Python scripts
Go to GitHub directory.
These scripts may be generally or specifically useful in research. All scripts have a simple command-line interface indicating its purpose and usage. All scripts depend on Python 3.5+ with scikit-bio 0.5.1+, unless otherwise stated.
Basic tree operations
count_nodes.py: Count tips and internal nodes in a tree.
bifurcate_tree.py: Bifurcate a tree.
trifurcate_tree.py: Remove arbitrary rooting from a tree.
assign_node_ids.py: Assign incremental node IDs to a tree in level order.
remove_supports.py: Remove node support values from a tree.
decrease_node_order.py: Re-order nodes of a tree in decreasing order.
export_supports.py: Export node labels (e.g., branch support values) to a table.
unpack_low_support.py: Unpack (collapse) internal nodes with branch support value lower than given cutoff.
append_taxa.py: Append extra taxa to a tree as polytomies based on a tip-to-taxa map.
match_label_support.py: Generate a nodel label to branch support value table.
round_lengths.py: Reduced the number of digits in branch lengths.
Specialized tree operations
trianglize_tree.py: Re-order nodes of tree in a way such that the two basal clades are in increasing and decreasing order, respectively. If the input tree is already midpoint-rooted, the output tree will shape like a triangle.
root_by_outgroup.py: Re-root a tree with a given set of taxa as the outgroup.
restore_rooting.py: Restore rooting scenario of a tree based on another.
subsample_tree.py: Shrink a tree to a given number of taxa which maximize the sum of phylogenetic distances.
make_rfd_matrix.py: Generate a matrix of Robinson-Foulds distances among all trees.

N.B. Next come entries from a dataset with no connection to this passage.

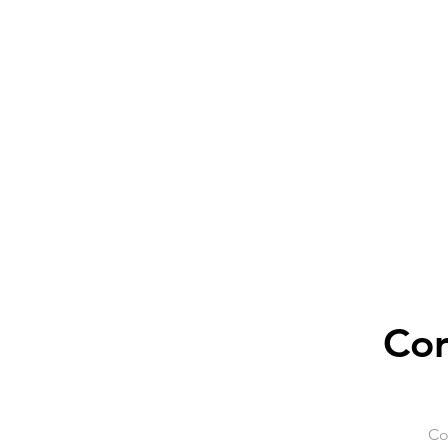
Cor
Co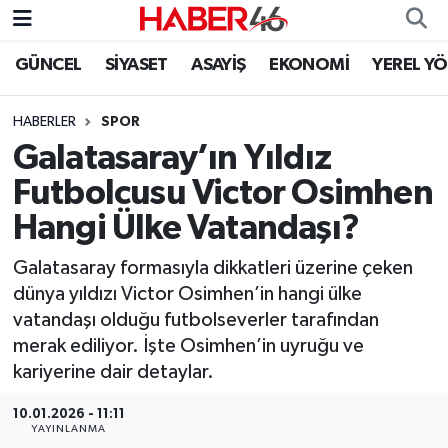
GÜNCEL
SİYASET
ASAYİŞ
EKONOMİ
YEREL Y
GÜNCEL
Nöbetçi Eczaneler
HABERLER
SPOR
SİYASET
Hava Durumu
Galatasaray’ın Yıldız
EKONOMİ
Kahramanmaraş Namaz Vakitleri
Futbolcusu Victor Osimhen
Hangi Ülke Vatandaşı?
SPOR
Trafik Durumu
Galatasaray formasıyla dikkatleri üzerine çeken
YAŞAM
Süper Lig Puan Durumu ve Fikstür
dünya yıldızı Victor Osimhen’in hangi ülke
vatandaşı olduğu futbolseverler tarafından
TEKNOLOJİ
Tüm Manşetler
merak ediliyor. İşte Osimhen’in uyruğu ve
kariyerine dair detaylar.
SAĞLIK
Son Dakika Haberleri
10.01.2026 - 11:11
EĞİTİM
Haber Arşivi
YAYINLANMA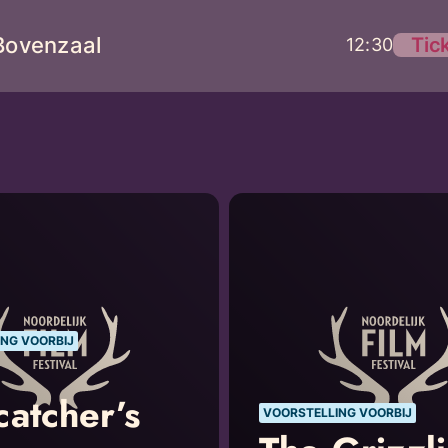
Bovenzaal
Tic
12:30
NG VOORBIJ
catcher’s
VOORSTELLING VOORBIJ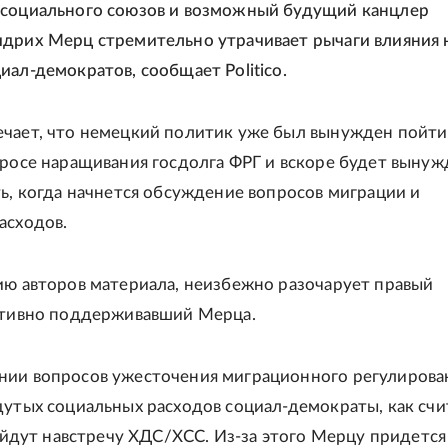
-социального союзов и возможный будущий канцлер
дрих Мерц стремительно утрачивает рычаги влияния 
иал-демократов, сообщает Politico.
чает, что немецкий политик уже был вынужден пойти
просе наращивания госдолга ФРГ и вскоре будет вынуж
ть, когда начнется обсуждение вопросов миграции и
асходов.
ию авторов материала, неизбежно разочарует правый
ктивно поддерживавший Мерца.
ии вопросов ужесточения миграционного регулирова
дутых социальных расходов социал-демократы, как счи
 пойдут навстречу ХДС/ХСС. Из-за этого Мерцу придется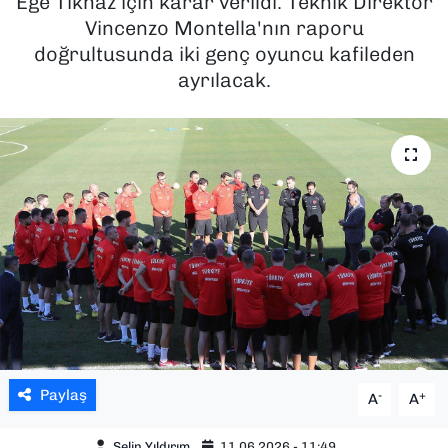
Ege Tıknaz için karar verildi. Teknik Direktör
Vincenzo Montella'nın raporu
SAĞLIK
doğrultusunda iki genç oyuncu kafileden
ayrılacak.
SPOR
TEKNOLOJİ
YAŞAM
YEREL YÖNETİMLER
Paylaş
-
+
A
A
Selin Yıldırım
11.06.2026 - 11:49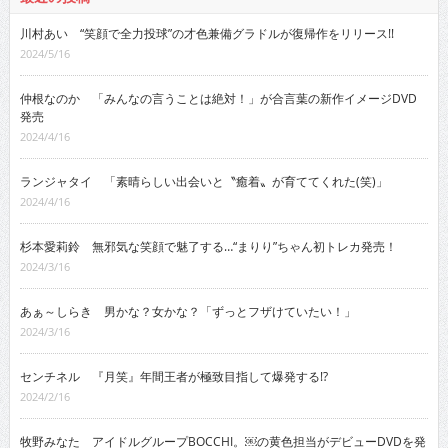
川村あい “笑顔で全力投球”の才色兼備グラドルが復帰作をリリース!!
2024/5/16
仲根なのか 「みんなの言うことは絶対！」が合言葉の新作イメージDVD
発売
2024/4/16
ランジャタイ 「素晴らしい出会いと〝癒着〟が育ててくれた(笑)」
2024/4/16
杉本愛莉鈴 無邪気な笑顔で魅了する…“まりり”ちゃん初トレカ発売！
2024/3/16
あぁ～しらき 男かな？女かな？「ずっとフザけていたい！」
2024/3/16
センチネル 『月笑』年間王者が極致目指して爆発する!?
2024/2/16
牧野みなた アイドルグループBOCCHI。￼の黄色担当がデビューDVDを発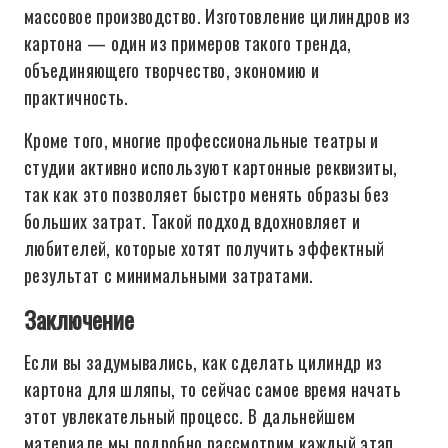
массовое производство. Изготовление цилиндров из
картона — один из примеров такого тренда,
объединяющего творчество, экономию и
практичность.
Кроме того, многие профессиональные театры и
студии активно используют картонные реквизиты,
так как это позволяет быстро менять образы без
больших затрат. Такой подход вдохновляет и
любителей, которые хотят получить эффектный
результат с минимальными затратами.
Заключение
Если вы задумывались, как сделать цилиндр из
картона для шляпы, то сейчас самое время начать
этот увлекательный процесс. В дальнейшем
материале мы подробно рассмотрим каждый этап,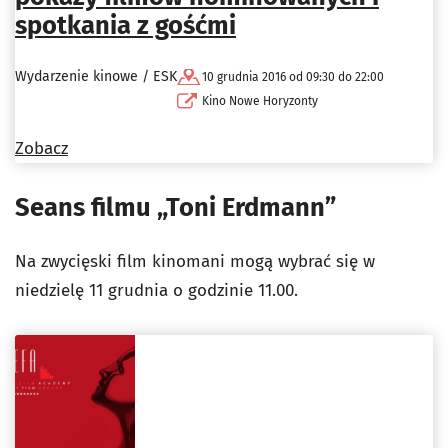
spotkania z gośćmi
Wydarzenie kinowe / ESK
10 grudnia 2016 od 09:30 do 22:00
Kino Nowe Horyzonty
Zobacz
Seans filmu „Toni Erdmann”
Na zwycięski film kinomani mogą wybrać się w
niedzielę 11 grudnia o godzinie 11.00.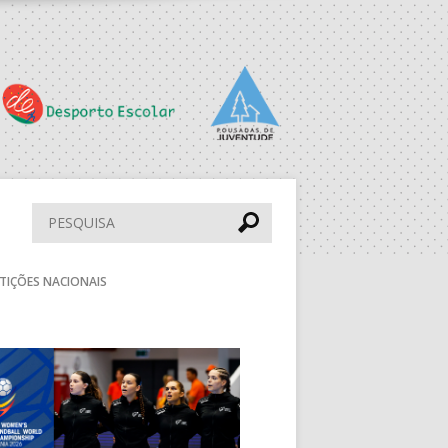
PAV. LUZ 2
PS
PAV. F. SÁ LEITE
ESC. BARTOLOMEU
PERESTRELO
Pesquisar
aude
DRAGÃO ARENA
TIÇÕES NACIONAIS
PAV. LUZ 2
Seguinte
BOL
MUN. STº TIRSO
DESP. UNIDADE
VIMARANENSE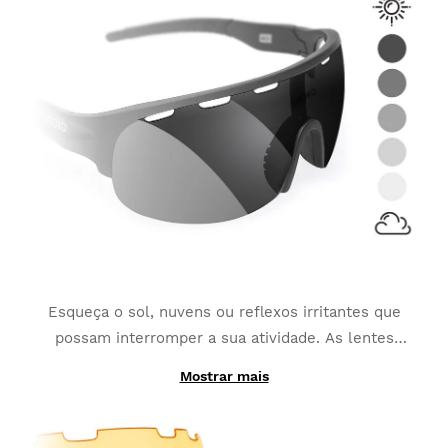
Esqueça o sol, nuvens ou reflexos irritantes que
possam interromper a sua atividade. As lentes
fotocromáticas
adaptam-se às alterações contínuas
Mostrar mais
Graças à sua produção com materiais fotocromáticos,
da luminescência
da luz e transformam-se na
ao invés de ser composta por uma única camada, as
melhor opção para desportos como MTB, Triatlo ou
lentes intercambiáveis K3 PhotoChromic mudam
Corrida.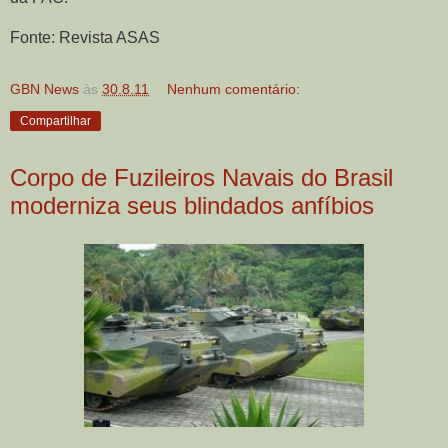
Fonte: Revista ASAS
GBN News
às
30.8.11
Nenhum comentário:
Compartilhar
Corpo de Fuzileiros Navais do Brasil
moderniza seus blindados anfíbios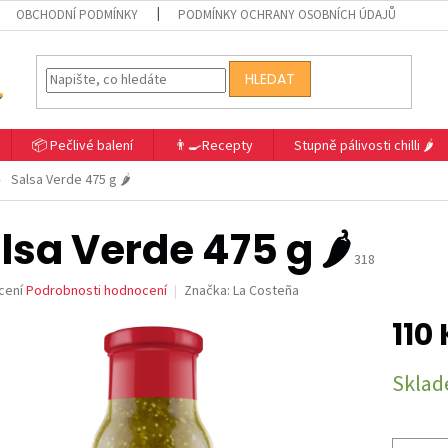
OBCHODNÍ PODMÍNKY
PODMÍNKY OCHRANY OSOBNÍCH ÚDAJŮ
HLEDAT
📦 Pečlivé balení
👨‍🍳Recepty
Stupně pálivosti chilli 🌶️
Salsa Verde 475 g 🌶️
lsa Verde 475 g 🌶️
318
né
cení
Podrobnosti hodnocení
Značka:
La Costeña
ní
110
u
Měrná
Skla
cena:
ek.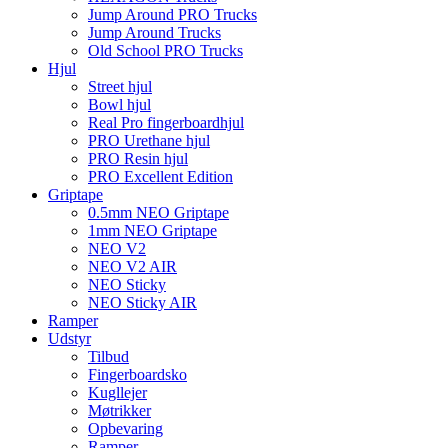
Jump Around PRO Trucks
Jump Around Trucks
Old School PRO Trucks
Hjul
Street hjul
Bowl hjul
Real Pro fingerboardhjul
PRO Urethane hjul
PRO Resin hjul
PRO Excellent Edition
Griptape
0.5mm NEO Griptape
1mm NEO Griptape
NEO V2
NEO V2 AIR
NEO Sticky
NEO Sticky AIR
Ramper
Udstyr
Tilbud
Fingerboardsko
Kugllejer
Møtrikker
Opbevaring
Ramper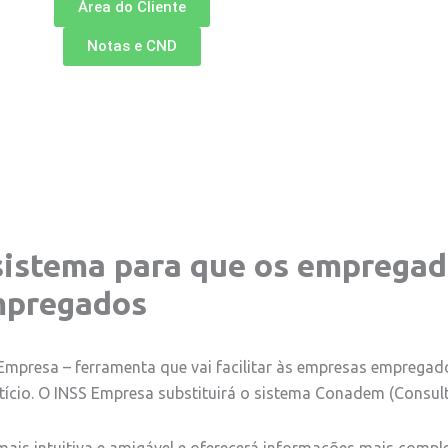
Área do Cliente
Notas e CND
sistema para que os empregad
mpregados
 Empresa – ferramenta que vai facilitar às empresas emprega
ício. O INSS Empresa substituirá o sistema Conadem (Consul
mais intuitiva e amigável e oferecerá informações mais comp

calc_length_metrics.py: Calculate branch length-related metrics, including height, depths and relative evolutionary divergence (RED) for all nodes.
calc_split_metrics.py: Calculate split-related metrics, including number of descendants, number of splits from tip or from root.
calc_bidi_metrics.py: Calculate bidirectional levels and depths for nodes in a tree.
Advanced analyses
align_distmat.py: Generate a matrix of pairwise Hamming distances among sequences in an alignment, excluding gaps.
phylo_distmat.py: Generate a matrix of phylogenetic distance (sum of branch lengths) among taxa in a tree.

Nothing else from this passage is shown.